Political Print: UK dithers in race to zero

Mainstream business groups are agitating for policies that will drive a green industrial revolution, but ministers are still not listening. Nick Hughes reports.

Last month I made an impassioned plea for business leaders who want to see the government adopt stronger sustainability policies to make their voices heard. Perhaps Tony Danker was listening? In a keynote speech delivered at the end of January the CBI director general took dead aim at the lack of a coherent economic strategy for the UK.

It was Danker’s comments on net-zero and the green economy that felt especially significant coming from the de-facto spokesperson for UK plc. Danker described green growth as “by far and away the biggest innovation opportunity in the 21st Century”, but decried how the UK has been “spectacularly overtaken” in the race to unlock these opportunities by other developed economies.

He alluded to research published by the CBI showing how at just 1.2% of GDP UK government spending committed to climate change lags behind other countries including Germany (4.9%), France (2.2%) and the US (1.9%). “We need to send signals immediately to domestic and foreign investors that the UK is the place to invest, right now,” said Danker.

The CBI boss went on to describe as “devastating” the findings of the recent independent review of net-zero published by Chris Skidmore, which concluded that more should be done to reap the “historic opportunity” offered by net-zero. Conservative MP, Skidmore, was commissioned to produce his review by then business secretary Jacob Rees-Mogg amid conjecture within the Conservative Party over whether the pursuit of net-zero will make us poorer (and colder) or rather is a once-in-a-generation opportunity to lead a green industrial revolution.

That this debate is still happening in Whitehall goes a long way to explaining why the UK is “falling rapidly behind” in the race for green growth, as Danker put it. Indeed, it’s been apparent for some time that the remaining barriers to the government turbocharging a green industrial revolution lie squarely within the crumbling walls of the Palace of Westminster.

You didn’t have to look far in January for evidence that the UK government’s lukewarm attitude to green issues is at odds with mainstream business consensus. The 2023 edition of the World Economic Forums’s global risks reportincluded a survey of risk experts on the key economic, societal, environmental and technological challenges facing the global economy. Over a 10-year horizon, the health of the planet dominated concerns: environmental risks were perceived to be the five most critical long-term threats to the world as well as the most potentially damaging to people and planet, with “climate action failure”, “extreme weather events”, and “biodiversity loss” ranking as the top three most severe risks.

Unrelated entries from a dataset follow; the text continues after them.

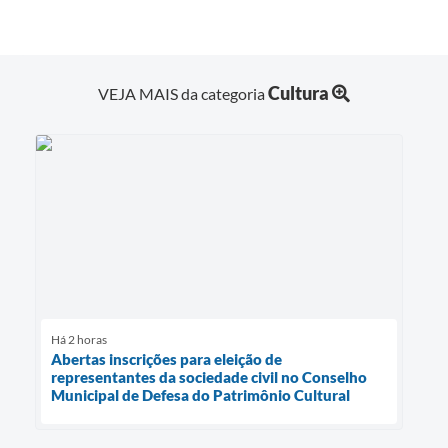
Cultura
VEJA MAIS da categoria
Há 2 horas
Abertas inscrições para eleição de
representantes da sociedade civil no Conselho
Municipal de Defesa do Patrimônio Cultural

Meanwhile food security – a subject with which the UK government has only recently begun to properly engage – featured prominently in a briefing to mark the report’s launch. John Scott, head of sustainability risks at Zurich Insurance, spoke at some length on how food security is a critical issue in relation to climate. He noted that about 30% of global emissions come from feeding the 8 billion people on the planet and went on to argue that “there’s a huge opportunity to change the way we feed the world” by moving away from an “oil-based agricultural system with pesticides and agrochemicals driving yields” towards a system based around quality and more locally sourced food. “It doesn’t make sense that you go to your local supermarket and buy a product that comes from 20,000 miles away when you can have something that’s local and seasonal,” said Scott.

One can debate the nuance of Scott’s message (local doesn’t always equal sustainable) but the implicit rejection of a model of food production that has dominated since the Second World War is surely significant.

Last month, a collection of farming and conservation organisations including WWF, the Soil Association and Pasture for Life published what they described as a “consensus on food, farming and nature”. In it, they listed some attributes future food and farming systems should embrace, among which was “breaking the agrochemical dependency”. This is hardly a ground-breaking position for such groups to adopt; what is significant however is how once fringe views appear to be edging closer to the mainstream.

Such is the case too for the ability of ambitious climate action to unlock economic prosperity. Yesterday’s announcement by Rishi Sunak of the creation of a new Department for Energy Security and Net Zero means that net-zero will finally be represented around the cabinet table – not before time. But the naysayers within the prime minister’s own party remain. It’s too soon to say with any certainty that the pathway to the UK’s green revolution has finally been cleared.